Unfortunately this is not always the case: it is not that unfrequent to encounter self-promoting talks or speeches aimed at selling products, where a product can be simply your Twitter or Medium account really. In the liquid stream of information we occupy several people make a business out of promoting themselves and get paid by your clicks on their content. Nothing particularly new here, and exploiting the possibility to give a talk to publicise themselves is the equivalent of placing an advertisement for something new on an old medium. I am not criticising these types of talks, but I do believe that if you organise an event and make it understood that you are going to talk about something and then start talking about yourself and promote your products, you are being dishonest to the people who came listening to you. Be clear from the start instead.

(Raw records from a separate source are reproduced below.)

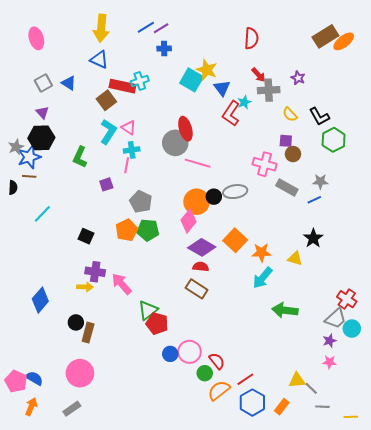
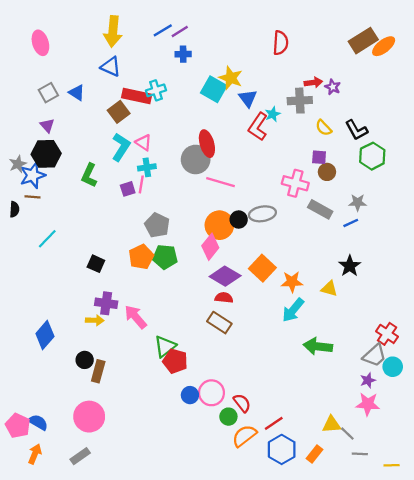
red arrow: (258, 75) -> (313, 82), moved, turned -56
purple square: (106, 184) -> (128, 189), moved
pink star: (329, 362) -> (368, 404), size x1.5

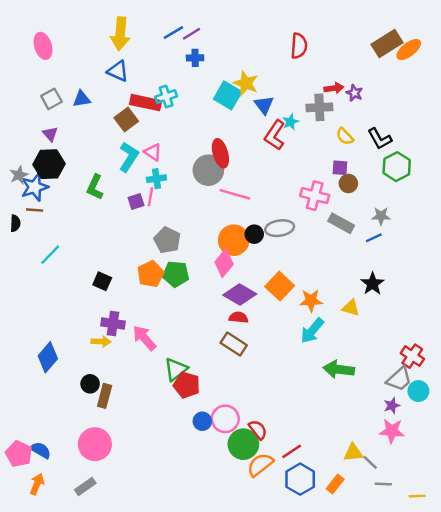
blue triangle: (77, 93) -> (82, 99), turned -42
green circle: (228, 417) -> (243, 444), size x1.6

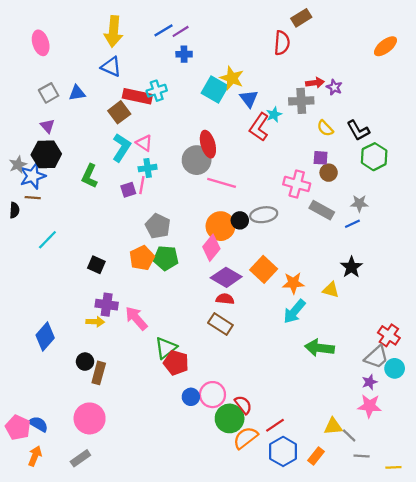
brown rectangle: (387, 43) -> (301, 18), moved, size x0.7

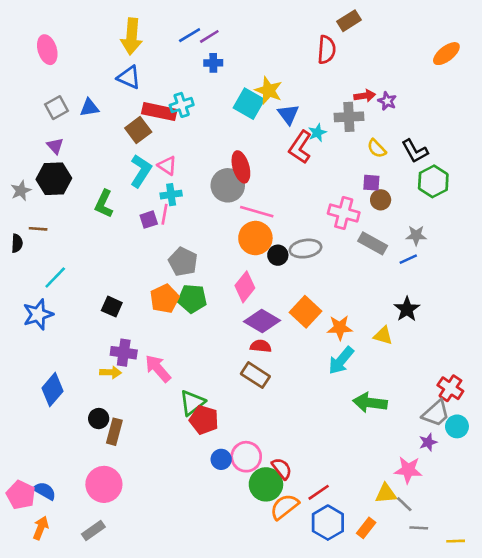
blue star: (33, 176) -> (38, 314), moved
orange circle: (220, 226) -> (255, 238), moved
pink star: (370, 406) -> (408, 470), moved

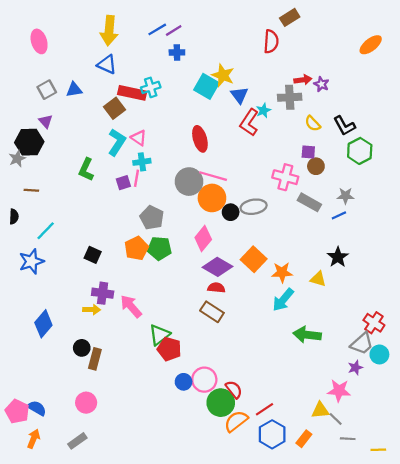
black hexagon: (54, 179) -> (29, 142), moved
gray circle: (228, 185) -> (189, 182), moved
black semicircle: (17, 243) -> (14, 217), moved
pink circle: (104, 484) -> (86, 403), size x0.7

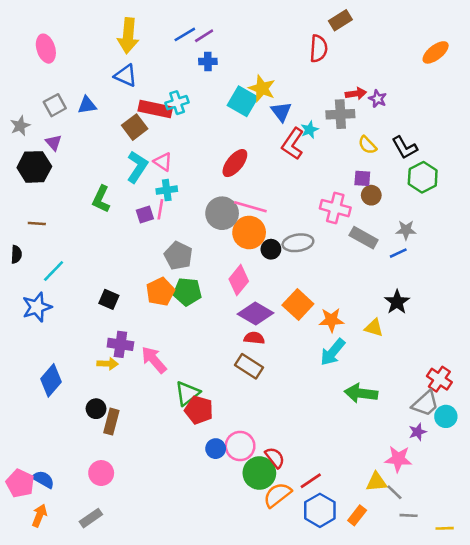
red ellipse: (200, 139) -> (235, 163), turned 55
gray star: (17, 159) -> (20, 126), moved

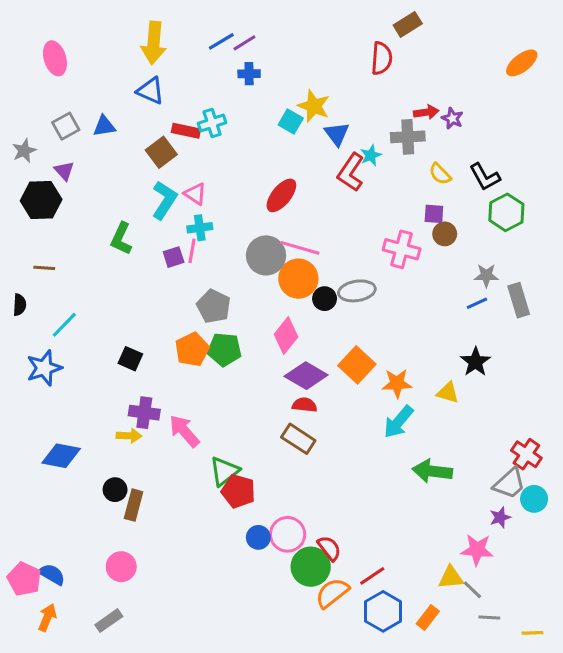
cyan square: (243, 101) -> (291, 121), size x0.7
red rectangle: (155, 109) -> (186, 131), size x0.7
gray rectangle: (364, 238) -> (519, 300), moved, turned 44
blue diamond: (51, 380) -> (61, 456), turned 60

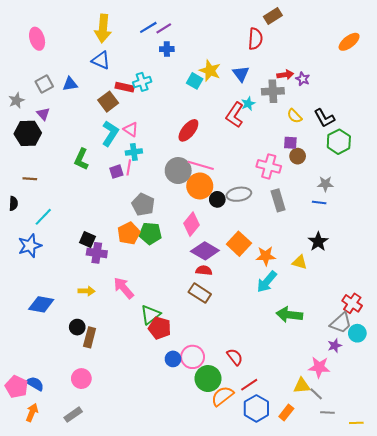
blue triangle: (337, 134) -> (241, 74), moved
gray rectangle: (519, 300) -> (278, 200), moved
blue line: (477, 303) -> (319, 202), turned 32
purple cross: (144, 413) -> (97, 253), moved
red semicircle: (329, 548) -> (235, 357), moved

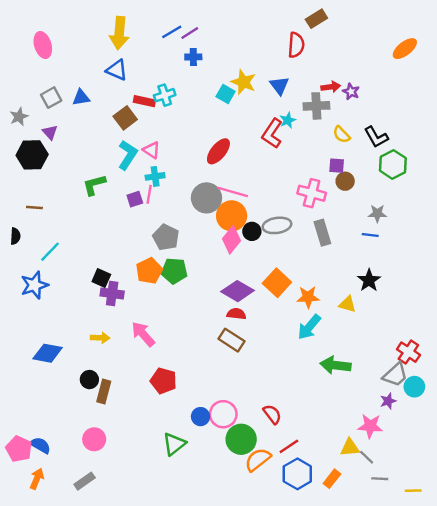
green L-shape: (81, 159) -> (94, 185), turned 50
pink diamond: (192, 224) -> (232, 240), moved
green triangle: (150, 315) -> (174, 444), moved
red pentagon: (160, 328) -> (163, 381), moved

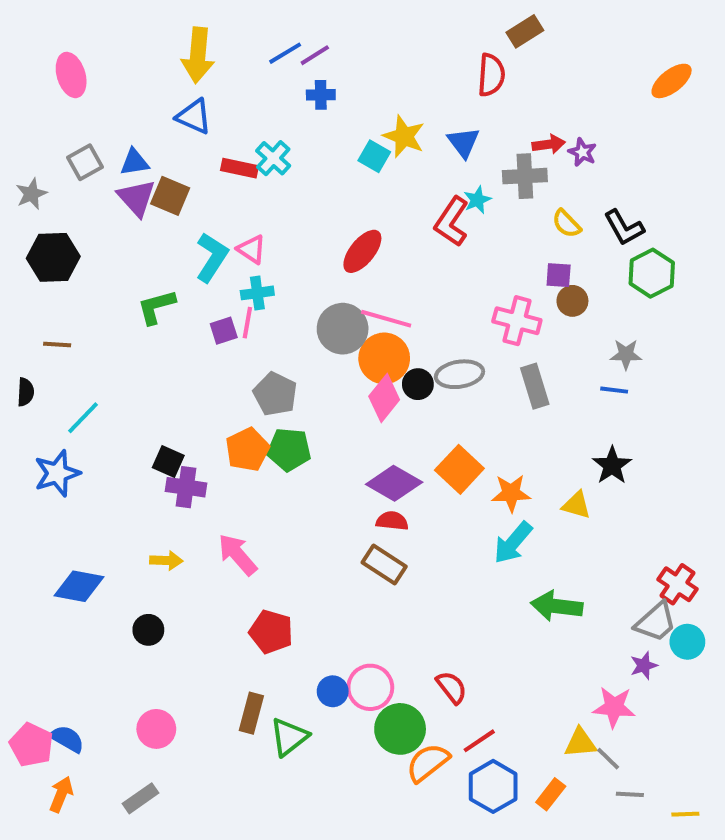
cyan cross: (165, 95) -> (273, 158), turned -30
brown square: (125, 118) -> (170, 196), moved, turned -30
purple triangle: (50, 132) -> (136, 198), moved, size x1.5
brown rectangle: (104, 391) -> (251, 713), moved

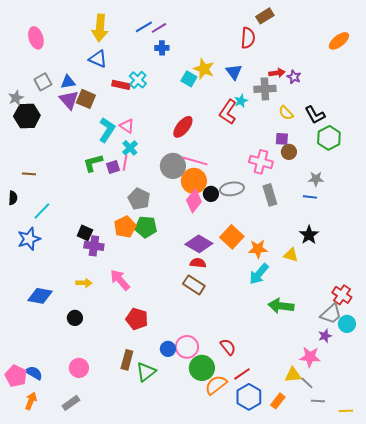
black hexagon: (53, 257) -> (27, 116), moved
cyan cross: (257, 293) -> (130, 148), turned -35
green L-shape: (156, 307) -> (93, 163), moved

A good speaker calibrates words and visuals to convey information. The tone and register of the speech have to be tweaked to adapt to the specific audience and the type of purpose. Usually raising a laugh in the audience is considered enjoyable, if not expected, but don’t try to be too “funny”, it would be childish. I once failed miserably (and it still hurts!) at trying to be amusing and making the audience grasp the fun behind what I was saying. Nobody laughed, was a little embarrassing actually. Some level of interaction with the public is often well met, people like answering polling questions which help your argument and keep them awake. TED talks are so powerful because of the intensity of their content, certaily not because the speakers try to convince you of anything. It is their outstanding work which speaks for them. When you finish speaking and answering questions, try thinking about whether you think you succeeded in sharing some bits of knowledge, or experience, with the people who were there listening to you. Do you think they came home feeling they learned something? Were their pre-concepts challenged? Would they say their time was well-invested? Then, ask yourself if you learned something new: by putting your thoughts into a shareable form you give them the possibility to be criticised, and this if often (when performed in a respectful way) an immense source of education. Someone wise (apparently Mr J. Joubert) said that teaching is learning twice.